Banned Books Week at BVNW
September 25, 2014
In recognition of Banned Books Week, BVNW students and staff discuss the reasons behind the school’s choice to include frequently banned and challenged books in the curriculum, as well as celebrate their literary freedom.
“[Banned Books Week] is a way to make people aware of books that have been banned for eons in this country,” librarian Oksana Thompson said. “…Just making them aware that there’s censorship that has been around for a long time.”
Thompson said books are challenged or eventually banned in certain areas, schools, libraries or districts when someone in that area feels the book is inappropriate in language, content or otherwise and decides to try to make the certain book unavailable there.
Senior Camille Abdel said she believes it is important to celebrate Banned Books Week because a lot of the books that are banned are quality books that should still be enjoyed by readers. She said it is necessary to be able to read such books because they represent reality, even if they are controversial.
“I think that when we’re young we’re supposed to be sheltered or not really exposed to reality, but I don’t think that’s true,” Abdel said. “I think that, if anything, we should learn from books and learn about the world from them and other people’s points of view.”
English teacher Bill Smithyman said that books in the BVNW curriculum that have been frequently challenged for the controversial life situations they depict often cause the students to discuss and think about the author’s greater purpose in writing about such things, which he said is one of his main purposes when teaching controversial books.
“[It’s the discussion of ‘Why would an author do that to us?’ and ‘What does this reveal?’,” Smithyman said. “Sometimes it’s that discussion that makes it necessary to be taught, in a way, or necessary to at least examine and then form your own opinion.”
Smithyman also said students’ knowledge of the fact that a certain book they are reading in class is frequently banned or challenged in other areas is often motivation for the students to become more interested in the book.
Books that are considered controversial also serve as a means of allowing students to look at history and compare society in the past, for example the use of the ‘n’ word in The Adventures of Huckleberry Finn, to what is now acceptable and why it is what way, Smithyman said.
“Anything that has been banned now has an element of historical value to America that is worth looking at,” Smithyman said.
Before teaching any book that is banned frequently in other areas, Smithyman said there are multiple conversations that take place from the teacher group and eventually to District Office.
“To teach a banned book is not something we take lightly,” Smithyman said. “I think that we do our best to educate ourselves on how to put that in the classroom so that everyone walks out feeling like they’ve had a value to it, but that their beliefs haven’t been squashed or questioned.”
Smithyman said he sometimes worries about how students will communicate with each other during the discussion of a banned book, and how each individual student will accept and perceive the book.

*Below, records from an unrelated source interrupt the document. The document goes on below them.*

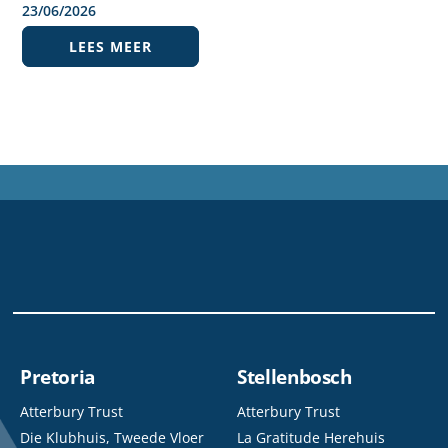
23
/
06
/
2026
LEES MEER
Pretoria
Stellenbosch
Atterbury Trust
Atterbury Trust
Die Klubhuis, Tweede Vloer
La Gratitude Herehuis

Despite this, he said controversial literature is a way to keep students intellectually engaged and cognizant of the world of around them.
“I can’t control what comes out of the 28 mouths in the classroom,” Smithyman said. “That to me is the scary part but it’s also a thrilling part, because I like to see you guys process things that are meaningful in this world…If I’m going to represent what the world is to you guys in this bubble, then we have to go outside of the bubble, and banned books and controversial literature helps us do that.”
Like Smithyman, Abdel said books are a reflection of the world in which we live, and that controversial books should still be written and read, because they allow students to learn about the world and reality.
“I think it’s important for books to discuss controversial topics and important for books to push the boundaries,” Abdel said. “They’re more interesting that way.”